All the while, the Glee Club performed works in an intentionally popular vein, as documented again in the 1906 promotional history:

[In preparing for the 1906 Christmas trip] the management has decided to omit all choruses of a technically difficult and pretentious character, and fill the programme entirely with light, cheerful, jolly songs that will give each audience a genuine good time. There will be new songs of an airy, dainty character; new humorous numbers for the chorus; new solos for the individual singers; new ‘stunts’ for the funny men; but there will also be a liberal selection of the old standard songs which appeal to the Yale spirit, which call up the memory of happy days, which disclose the special character of college life and which raise anew the thrill of pride in the mother university.

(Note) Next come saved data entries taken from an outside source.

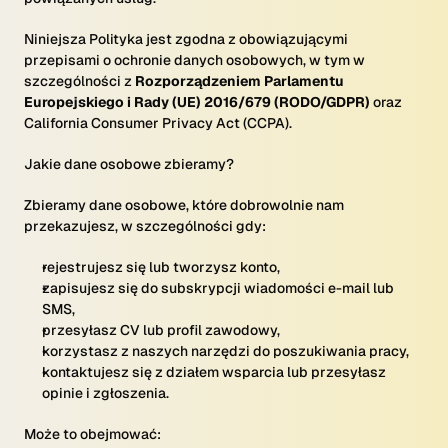
Niniejsza Polityka jest zgodna z obowiązującymi
przepisami o ochronie danych osobowych, w tym w
szczególności z
Rozporządzeniem Parlamentu
Europejskiego i Rady (UE) 2016/679 (RODO/GDPR)
oraz
California Consumer Privacy Act (CCPA).
Jakie dane osobowe zbieramy?
Zbieramy dane osobowe, które dobrowolnie nam
przekazujesz, w szczególności gdy:
rejestrujesz się lub tworzysz konto,
zapisujesz się do subskrypcji wiadomości e-mail lub
SMS,
przesyłasz CV lub profil zawodowy,
korzystasz z naszych narzędzi do poszukiwania pracy,
kontaktujesz się z działem wsparcia lub przesyłasz
opinie i zgłoszenia.
Może to obejmować:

These performances featured the Varsity Quartet, soon to become the Whiffenpoofs.

First, the group intended, from the start, to establish an ongoing institution, as shown by the drafting of an immutable constitution and the agreement, weather permitting, to sing publicly on a regular schedule.

Second, it had a bona-fide theme song, adapted from a popular tune and lyrics of the time, but assimilated by the group as a distinguishing feature (the song could be sung only at Mory’s).

Last, but not least, the group set a standard by the quality of their singing, amply corroborated by the reports of their contemporaries and the popularity of their weekly singing at Mory’s, that made continuing the tradition worthwhile (three of its members – Lohmann, Minnigerode, and Pomeroy – were in fact juniors).

The thread connecting this activity, then, was a shared consciousness of this enterprise’s value, not only to its current members, but also to Yale singers that they might never know.